In December 2013, the same environmental NGOs submitted written objections to Ex-Im Bank’s preliminary approval of a US$694 million loan to Australia's Roy Hill iron-ore mine, alleging similar violations of the ESA and NEPA.

Such objection letters typically signal an intention to file legal proceedings. Other cases have been filed in recent years against Ex-I'm Bank for financings of US and foreign energy and mining projects, including a challenge to a US mine intended to produce coal for export and a challenge to the agency’s consideration of greenhouse gas emissions in the financing of foreign energy projects.

These challengers face an uphill battle if they are to succeed. Courts generally defer to agencies' interpretation of the statutes they administer, and for many years Ex-Im Bank and other agencies have interpreted that NEPA and the ESA do not apply to projects where the environmental impacts occur in other countries.

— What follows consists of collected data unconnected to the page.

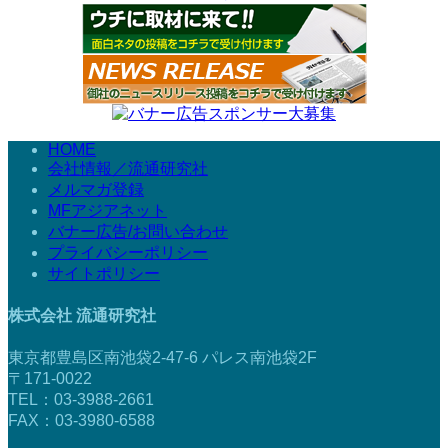
HOME
会社情報／流通研究社
メルマガ登録
MFアジアネット
バナー広告/お問い合わせ
プライバシーポリシー
サイトポリシー
株式会社 流通研究社
東京都豊島区南池袋2-47-6 パレス南池袋2F
〒171-0022
TEL：03-3988-2661
FAX：03-3980-6588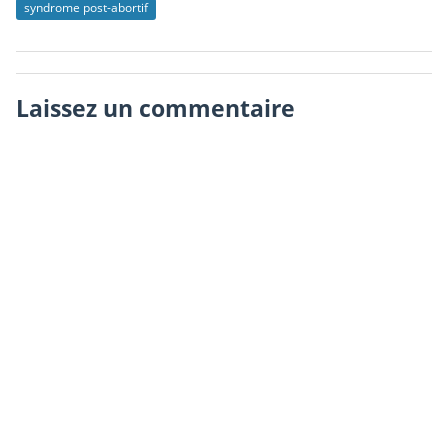
syndrome post-abortif
Laissez un commentaire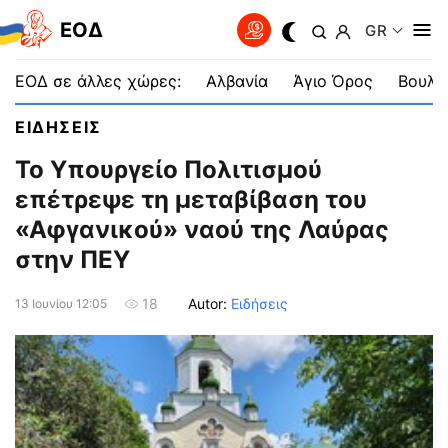
EOΔ
GR
ΕΟΔ σε άλλες χώρες:
Αλβανία
Άγιο Όρος
Βουλγ
ΕΙΔΗΣΕΙΣ
Το Υπουργείο Πολιτισμού
επέτρεψε τη μεταβίβαση του
«Αφγανικού» ναού της Λαύρας
στην ΠΕΥ
Autor:
Ειδήσεις
18
13 Ιουνίου 12:05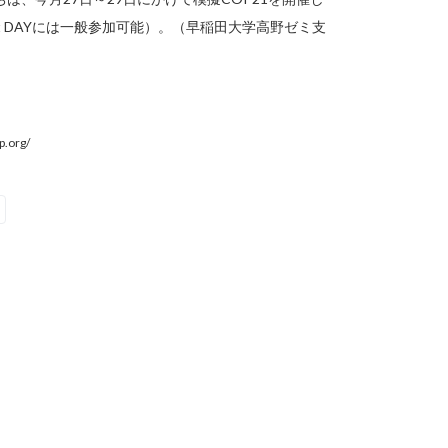
t DAYには一般参加可能）。（早稲田大学高野ゼミ支
p.org/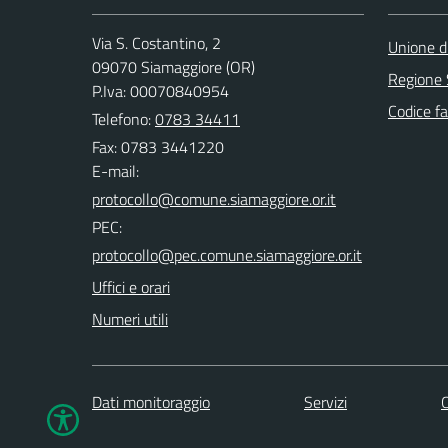
Via S. Costantino, 2
Unione di
09070 Siamaggiore (OR)
Regione
P.Iva: 00070840954
Codice fa
Telefono:
0783 34411
Fax: 0783 3441220
E-mail:
PEC:
Uffici e orari
Numeri utili
Dati monitoraggio
Servizi
C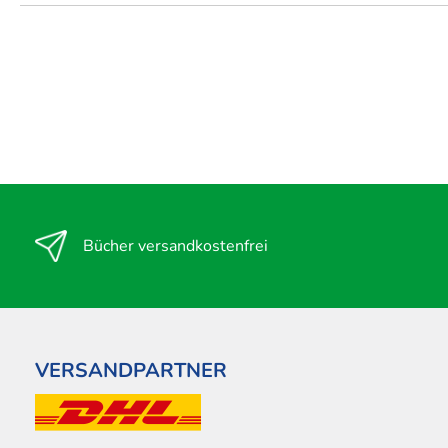
Bücher versandkostenfrei
VERSANDPARTNER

It can also be difficult for environmental NGO challengers to establish that they have the necessary standing to challenge these loan decisions, or that the courts otherwise have jurisdiction to adjudicate the merits of the claims.

It helps, of course, that Ex-Im Bank con- ducts other types of environmental reviews of the projects it finances, although these are not pursuant to the legal strictures of NEPA or the ESA.

While these challenges face significant hurdles, there have been instances where challengers making similar claims have had some limited success in the courts.

However, it should be noted that some of these favourable court decisions have been overturned on appeal, suggesting there are no guarantees that Ex-Im Bank is certain to prevail.

If any of these environmental challenges does prove successful, it could have a significant effect on Ex-Im Bank financing related to non-US mining projects.

In the case of the Roy Hill project, it could result in the Ex-Im Bank's financing decision being set aside by a court until there was further environmental review.

Environmental review under NEPA and the ESA can be quite detailed and time consuming.

Such a review could result in Ex-Im Bank second-guessing local environmental regulators by placing more conditions on its financing approvals.

Project opponents would also have a new forum where they could seek to challenge large mining projects around the world, by seeking to block part of the financing in US courts.

Non-US project sponsors would then be put in the same position as US mine sponsors, which have to ensure that US agencies properly analyse the environmental impacts of their projects and also intervene in legal proceedings to defend their interests.

DISCLAIMER: Because of the generality of this update, the information provided herein may not be applicable in all situations and should not be acted upon without specific legal advice based on particular situations.